EXERCISE — Reproduce the entries that follow exactly. No picture should appear in the result.

EXCERPTED RECORDS —
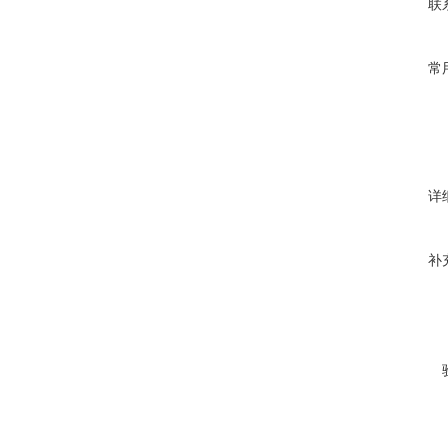
联
常
详
补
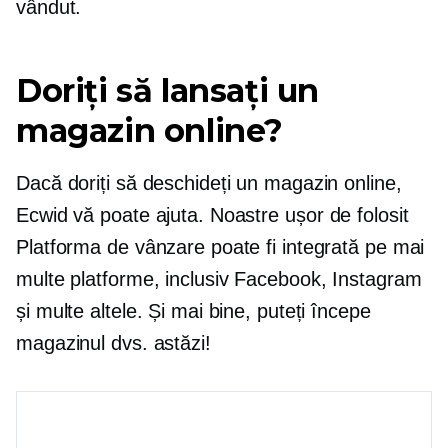
vândut.
Doriți să lansați un
magazin online?
Dacă doriți să deschideți un magazin online,
Ecwid vă poate ajuta. Noastre
ușor de folosit
Platforma de vânzare poate fi integrată pe mai
multe platforme, inclusiv Facebook, Instagram
și multe altele. Și mai bine, puteți începe
magazinul dvs. astăzi!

TASK RESULT —
联
常
详
补
vândut.
Doriți să lansați un
magazin online?
Dacă doriți să deschideți un magazin online,
Ecwid vă poate ajuta. Noastre
ușor de folosit
Platforma de vânzare poate fi integrată pe mai
multe platforme, inclusiv Facebook, Instagram
și multe altele. Și mai bine, puteți începe
magazinul dvs. astăzi!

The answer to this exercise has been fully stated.